O presidente Lula (PT) saiu em defesa do filho, Fábio Luís Lula da Silva, o Lulinha, nesta quinta-feira (30) durante entrevista ao Podcast Inteligência Ltda.
As declarações foram dadas no dia em que o ministro do STF (Supremo Tribunal Federal), André Mendonça, autorizou a Polícia Federal a abrir um inquérito para investigar Lulinha por suspeitas de corrupção e tráfico de influência no mercado de cannabis medicinal.
Na visão do presidente, as acusações miram atingi-lo politicamente.
“Ele vem sendo utilizado em contraponto. Quem quer me atacar começa atacando ele”, declarou Lula.
O mandatário relembrou antigas “campanhas difamatórias” que buscam comprometer a credibilidade do filho. Ele citou ainda episódios em que pessoas que acusaram Lulinha no passado reconheceram que teriam “mentido” sobre o filho do presidente.
“Ele viveu dentro da minha casa o que eu passei. Ele sabe o que é um pai com cinco filho ver a televisão chamar a família de ladrão o tempo inteiro. Ele sabe que a minha mulher [Marisa Letícia] morreu por causa da desgraça da Lava Jato. Ele sabe. Então ele não tem o direito de errar. Ele sabe disso. Ele jura para mim todo dia. Jura para mim e eu acredito nele”, disse Lula.
Lulinha é mencionado na investigação que mira as fraudes aos aposentados e pensionistas do INSS.
A suspeita é de que ele tenha atuado com Roberta Luchsinger no mercado de canabidiol para ajudar empresa ligada ao empresário Antônio Carlos Camilo Antunes, o Careca do INSS.

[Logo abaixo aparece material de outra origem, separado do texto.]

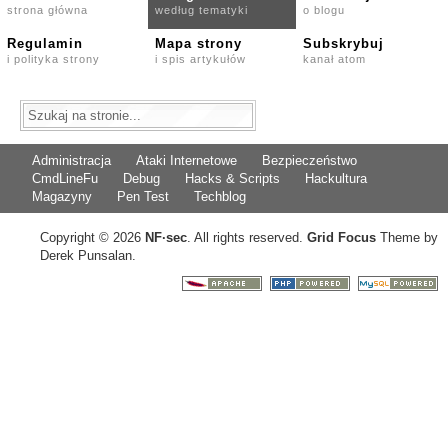
strona główna
według tematyki
o blogu
Regulamin
Mapa strony
Subskrybuj
i polityka strony
i spis artykułów
kanał atom
Administracja
Ataki Internetowe
Bezpieczeństwo
CmdLineFu
Debug
Hacks & Scripts
Hackultura
Magazyny
Pen Test
Techblog
Copyright © 2026
NF
·
sec
. All rights reserved.
Grid Focus
Theme by
Derek Punsalan.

Segundo informações obtidas e divulgadas pela Folha de S. Paulo, a corporação quer esclarecer se houve tráfico de influência por meio de contatos comerciais com a empresária Roberta Luchsinger e servidores públicos do Ministério da Saúde e do próprio gabinete da Presidência da República.
Esta apuração foi desmembrada após um parecer da Procuradoria-Geral da República (PGR), que entendeu que o tema da cannabis não possuía relação direta com a Operação Sem Desconto.

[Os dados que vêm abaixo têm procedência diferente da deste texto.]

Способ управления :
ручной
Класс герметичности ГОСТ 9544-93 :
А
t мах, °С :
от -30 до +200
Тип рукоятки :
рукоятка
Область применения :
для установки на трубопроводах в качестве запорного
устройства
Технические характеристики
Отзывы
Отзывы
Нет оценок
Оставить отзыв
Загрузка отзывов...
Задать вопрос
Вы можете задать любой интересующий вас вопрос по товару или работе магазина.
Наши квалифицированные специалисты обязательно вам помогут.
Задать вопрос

Impasse entre PF e STF na Operação Sem Desconto
A operação é uma das frentes que apura fraudes no INSS e já investigava a hipótese de Lulinha atuar como sócio oculto do lobista pivô do escândalo na previdência brasileira.
Em fevereiro deste ano, o ministro André Mendonça já havia autorizado a quebra dos sigilos bancário, fiscal e telemático do filho de Lula no âmbito dessa investigação.
O controle dessa operação, no entanto, gerou um atrito institucional. Na última semana, a Polícia Federal acionou a Advocacia-Geral da União (AGU) para contestar decisões de Mendonça.
A corporação alega que o ministro interferiu em sua autonomia administrativa ao obrigar o envio imediato de todos os atos da investigação ao gabinete do STF e ao exigir comunicação prévia caso haja qualquer alteração na equipe de investigadores.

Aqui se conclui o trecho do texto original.